Task 3: Features of Burp Community

• Proxy: Intercept and modify requests and responses.
• Repeater: Capture, modify, and resend requests for testing.
• Intruder: Brute-force and fuzz endpoints (rate-limited in Community Edition).
• Decoder: Encode and decode data.
• Comparer: Compare data at the word or byte level.
• Sequencer: Analyze randomness of tokens (e.g., session cookies).
• Extensions: Enhance functionality via Burp Suite Extender and the BApp Store.

Task 4: Installation

• Downloads: Available for Windows, macOS, and Linux from the Burp Suite download page.
• Kali Linux: Pre-installed, but can be installed via apt repositories if missing.
• Installation: Follow platform-specific instructions, generally straightforward with default settings.

Task 5: The Dashboard

• Initial Setup: Launch Burp Suite, accept terms, select a project type, and configure settings.
• Dashboard Layout:
  • Tasks: Manage background tasks like "Live Passive Crawl".
  • Event Log: Track actions performed by Burp Suite.
  • Issue Activity: Display vulnerabilities (Professional Edition).
  • Advisory: Detailed information on identified vulnerabilities.

Task 6: Navigation

• Module Selection: Top menu bar to switch between modules (e.g., Proxy, Repeater).
• Sub-Tabs: Secondary menu for module-specific settings.
• Detaching Tabs: View multiple tabs separately via the Window menu.
• Keyboard Shortcuts:
  • Ctrl + Shift + D: Dashboard
  • Ctrl + Shift + T: Target tab
  • Ctrl + Shift + P: Proxy tab
  • Ctrl + Shift + I: Intruder tab
  • Ctrl + Shift + R: Repeater tab

Task 7: Options

• Global Settings: Apply to the entire Burp Suite installation.
• Project Settings: Specific to the current project, not saved in Community Edition.
• Settings Navigation:
  • Search: Find specific settings.
  • Type Filter: Filter for User or Project settings.
  • Categories: Group settings by functionality.
• Key Categories:
  • Sessions: Includes "Cookie jar".
  • Suite: Controls update behavior.
  • Hotkeys: Change keybindings for shortcuts.
  • Client-Side TLS Certificates: Can override on a per-project basis.

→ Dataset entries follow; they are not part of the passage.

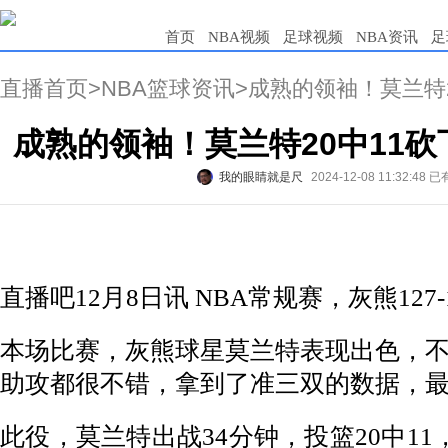
首页
NBA视频
足球视频
NBA资讯
足
直播首页
>
NBA篮球资讯
>成熟的领袖！莫兰特2
成熟的领袖！莫兰特20中11砍下
我的眼睛就是尺
2024-12-08 11:32:48
已
直播吧12月8日讯 NBA常规赛，灰熊127
本场比赛，灰熊球星莫兰特表现出色，
助攻都很不错，拿到了准三双的数据，
此役，莫兰特出战34分钟，投篮20中11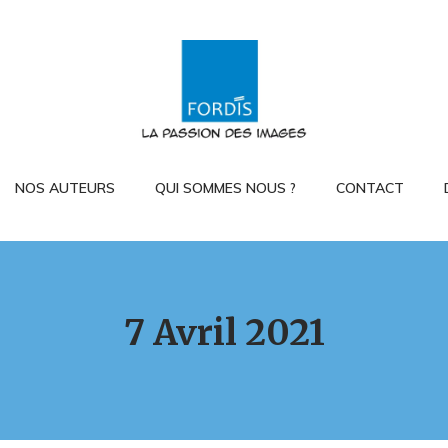
NOS AUTEURS
QUI SOMMES NOUS ?
CONTACT
7 Avril 2021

Task 8: Introduction to the Burp Proxy

• Intercepting Requests: Modify, forward, or drop requests.
• Capture and Logging: Logs requests and responses for later analysis.
• WebSocket Support: Captures WebSocket communications.
• Proxy Settings:
  • Response Interception: Customize rules for intercepting server responses.
  • Match and Replace: Use regex to modify requests dynamically.

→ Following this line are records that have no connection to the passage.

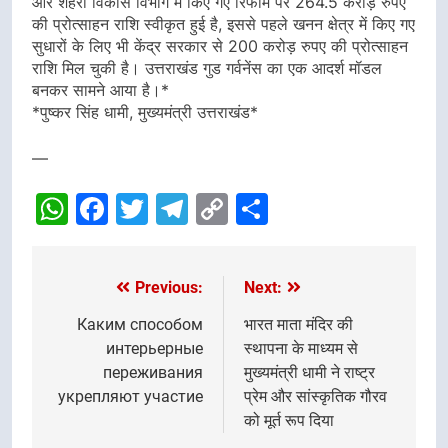
और शहरी विकास विभाग में किए गए रिफार्म पर 264.5 करोड़ रुपए
की प्रोत्साहन राशि स्वीकृत हुई है, इससे पहले खनन क्षेत्र में किए गए
सुधारों के लिए भी केंद्र सरकार से 200 करोड़ रुपए की प्रोत्साहन
राशि मिल चुकी है। उत्तराखंड गुड गर्वनेंस का एक आदर्श मॉडल
बनकर सामने आया है।*
*पुष्कर सिंह धामी, मुख्यमंत्री उत्तराखंड*
—
WhatsApp
Facebook
Twitter
Telegram
Copy
Share
Link
Previous:
Next:
Post
navigation
Каким способом
भारत माता मंदिर की
интерьерные
स्थापना के माध्यम से
переживания
मुख्यमंत्री धामी ने राष्ट्र
укрепляют участие
प्रेम और सांस्कृतिक गौरव
को मूर्त रूप दिया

Task 9: Connecting through the Proxy (FoxyProxy)

• Configure FoxyProxy Extension:
  • Install FoxyProxy in Firefox.
  • Create a proxy configuration with IP 127.0.0.1 and Port 8080.
  • Enable the proxy configuration and intercept traffic through Burp Suite.
• Testing: Verify setup by intercepting a request from the browser.

Task 10: Site Map and Issue Definitions

• Site Map: Automatically map web applications by browsing them.
• Issue Definitions: Reference list of vulnerabilities Burp can identify.
• Scope Settings: Define the target scope to focus on specific applications.

Task 11: The Burp Suite Browser

• Built-in Browser: Pre-configured Chromium browser for easier setup.
• Running as Root: Use "Allow Burp's browser to run without a sandbox" option if needed (use caution).

Task 12: Scoping and Targeting

• Set Scope: Add targets to the scope to focus and filter traffic.
• Proxy Settings: Configure to intercept only in-scope traffic for cleaner analysis.

Task 13: Proxying HTTPS

• Certificate Issue: Manually add the PortSwigger CA certificate to the browser’s trusted authorities.
• Instructions: Download and install the CA certificate to avoid HTTPS errors.

These notes provide a structured overview of Burp Suite's basic functionalities, installation process, and navigation tips, aimed at cybersecurity beginners preparing for certifications like CEH and eJPT.